Он сменил стиль одежды, несмотря на то, что видеть его сейчас было некому, а может быть, именно поэтому. Стал постоянно носить сапоги — в ненастную погоду яловые, в сухую и теплую легкие шевровые, узкие синие бриджи, свитер и кожаную куртку. Кроме всего прочего, такой наряд позволял не бояться змей и был наиболее удобен в лесу.
Невзирая на погоду, Алексей по утрам мылся до пояса ледяной водой во дворе, по вечерам почти каждый день топил баню и вообще — старательно, даже кое в чем пережимая, изгонял из себя въевшуюся за многие годы богемность, которой раньше рисовался.
Возвращаясь домой из походов, Берестин переодевался, кормил собак, чистил и осматривал свой карабин, разжигал камин и неторопливо ужинал, выходил на связь с «Ермаком», в очередной раз узнавал, что на борту все в порядке, сенсационных открытий нет и что девушки шлют ему приветы и воздушные поцелуи.
Потом читал или поднимался в холл второго этажа, брался за кисти.
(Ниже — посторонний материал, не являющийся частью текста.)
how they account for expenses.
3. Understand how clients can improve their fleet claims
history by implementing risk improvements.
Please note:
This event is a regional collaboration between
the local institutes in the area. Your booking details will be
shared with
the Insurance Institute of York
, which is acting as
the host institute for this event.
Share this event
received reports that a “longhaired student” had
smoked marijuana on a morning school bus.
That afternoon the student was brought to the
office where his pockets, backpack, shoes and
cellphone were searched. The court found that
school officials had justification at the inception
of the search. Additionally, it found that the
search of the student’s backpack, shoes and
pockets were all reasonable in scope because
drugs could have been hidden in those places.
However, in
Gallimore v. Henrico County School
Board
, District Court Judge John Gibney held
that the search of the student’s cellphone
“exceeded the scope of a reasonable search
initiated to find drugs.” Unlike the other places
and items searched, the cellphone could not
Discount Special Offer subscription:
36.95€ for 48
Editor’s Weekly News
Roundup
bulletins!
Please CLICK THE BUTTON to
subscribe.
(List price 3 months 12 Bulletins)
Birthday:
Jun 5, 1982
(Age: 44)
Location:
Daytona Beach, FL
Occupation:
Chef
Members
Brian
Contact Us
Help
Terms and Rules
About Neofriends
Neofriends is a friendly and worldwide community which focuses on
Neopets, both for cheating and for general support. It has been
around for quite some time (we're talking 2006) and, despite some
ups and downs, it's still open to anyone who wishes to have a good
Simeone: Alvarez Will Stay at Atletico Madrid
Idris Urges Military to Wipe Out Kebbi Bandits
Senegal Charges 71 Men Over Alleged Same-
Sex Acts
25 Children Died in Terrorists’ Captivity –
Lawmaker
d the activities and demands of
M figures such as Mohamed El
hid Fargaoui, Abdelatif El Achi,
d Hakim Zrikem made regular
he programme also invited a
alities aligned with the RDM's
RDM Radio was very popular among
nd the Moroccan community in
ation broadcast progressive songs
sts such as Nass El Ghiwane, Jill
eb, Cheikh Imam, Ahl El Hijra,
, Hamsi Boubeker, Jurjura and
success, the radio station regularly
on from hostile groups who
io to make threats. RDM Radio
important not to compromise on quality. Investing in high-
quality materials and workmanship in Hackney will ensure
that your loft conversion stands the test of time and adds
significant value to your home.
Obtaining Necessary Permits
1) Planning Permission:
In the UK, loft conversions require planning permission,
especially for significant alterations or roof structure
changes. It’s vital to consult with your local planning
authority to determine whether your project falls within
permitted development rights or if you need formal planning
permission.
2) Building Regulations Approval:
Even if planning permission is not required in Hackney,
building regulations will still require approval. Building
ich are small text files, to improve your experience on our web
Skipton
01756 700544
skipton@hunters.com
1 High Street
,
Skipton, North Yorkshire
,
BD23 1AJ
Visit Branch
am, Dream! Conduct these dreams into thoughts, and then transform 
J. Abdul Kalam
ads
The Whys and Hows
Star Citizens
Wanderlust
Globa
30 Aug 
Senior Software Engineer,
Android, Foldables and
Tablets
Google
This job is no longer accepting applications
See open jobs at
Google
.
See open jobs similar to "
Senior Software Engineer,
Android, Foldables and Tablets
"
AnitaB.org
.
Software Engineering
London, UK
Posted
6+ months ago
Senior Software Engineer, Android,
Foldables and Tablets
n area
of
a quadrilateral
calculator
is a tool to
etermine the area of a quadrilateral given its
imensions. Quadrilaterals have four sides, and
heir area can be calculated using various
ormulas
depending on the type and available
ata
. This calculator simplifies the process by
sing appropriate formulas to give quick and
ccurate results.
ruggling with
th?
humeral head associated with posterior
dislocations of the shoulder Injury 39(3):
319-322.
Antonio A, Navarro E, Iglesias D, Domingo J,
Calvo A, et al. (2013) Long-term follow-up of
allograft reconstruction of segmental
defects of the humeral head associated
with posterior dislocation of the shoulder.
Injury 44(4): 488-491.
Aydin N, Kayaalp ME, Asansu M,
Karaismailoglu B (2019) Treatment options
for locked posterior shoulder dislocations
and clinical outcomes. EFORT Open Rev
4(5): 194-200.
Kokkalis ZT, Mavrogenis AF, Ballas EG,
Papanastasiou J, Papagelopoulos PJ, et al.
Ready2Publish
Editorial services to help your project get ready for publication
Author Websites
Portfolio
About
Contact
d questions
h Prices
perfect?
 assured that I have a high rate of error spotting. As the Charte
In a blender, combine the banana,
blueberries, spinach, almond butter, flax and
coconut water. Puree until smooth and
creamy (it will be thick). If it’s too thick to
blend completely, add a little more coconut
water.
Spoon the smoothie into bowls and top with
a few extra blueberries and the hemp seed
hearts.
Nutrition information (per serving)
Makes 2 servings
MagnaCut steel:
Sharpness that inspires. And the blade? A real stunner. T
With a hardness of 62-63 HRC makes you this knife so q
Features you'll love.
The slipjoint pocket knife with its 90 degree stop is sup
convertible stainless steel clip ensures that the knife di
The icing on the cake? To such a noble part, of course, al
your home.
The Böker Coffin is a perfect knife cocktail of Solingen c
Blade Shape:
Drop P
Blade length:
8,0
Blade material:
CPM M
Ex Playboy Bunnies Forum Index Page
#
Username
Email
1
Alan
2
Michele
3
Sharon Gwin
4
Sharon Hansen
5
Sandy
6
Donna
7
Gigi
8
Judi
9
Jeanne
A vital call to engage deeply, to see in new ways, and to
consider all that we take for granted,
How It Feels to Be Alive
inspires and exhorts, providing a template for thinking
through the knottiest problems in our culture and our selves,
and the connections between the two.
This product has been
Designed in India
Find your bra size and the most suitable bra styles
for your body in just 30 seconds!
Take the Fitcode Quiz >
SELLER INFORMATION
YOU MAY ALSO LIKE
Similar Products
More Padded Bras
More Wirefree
Вначале он попробовал писать местные пейзажи, но очень быстро понял, что ему это совершенно неинтересно. Зачем? Природа здесь настолько девственна и безразлична к случайному появлению человека, что пытаться придать ей какое-то настроение — заведомо безнадежная задача. Уж проще обойтись фотоаппаратом.
Но зато ему пришла неожиданная и на первый взгляд странная идея. Алексей подготовил холст и начал писать большое и как бы сюрреалистическое полотно. «Рыцари на лесоповале» — так он ее назвал. Глухой, буреломный уголок здешнего леса и семь фигур в доспехах XIII века. Двое валят двуручными мечами мачтовые сосны, двое с помощью рыцарских, тоже бронированных коней трелюют срубленные хлысты, а еще трое в углу картины перекуривают и закусывают, напоминая известных охотников на привале. В чем смысл и суть картины, он и сам пока не знал, просто ему так захотелось. При желании в замысле и исполнении можно было усмотреть и аллюзии, и некоторую аллегорию, обыгрывающую сопоставление определенных смыслов понятий «рыцарь» и «лесоповал». Но можно было и ничего не искать, а принять картину как живописную разновидность юмористических картинок «без слов». Это уж как кому взглянется.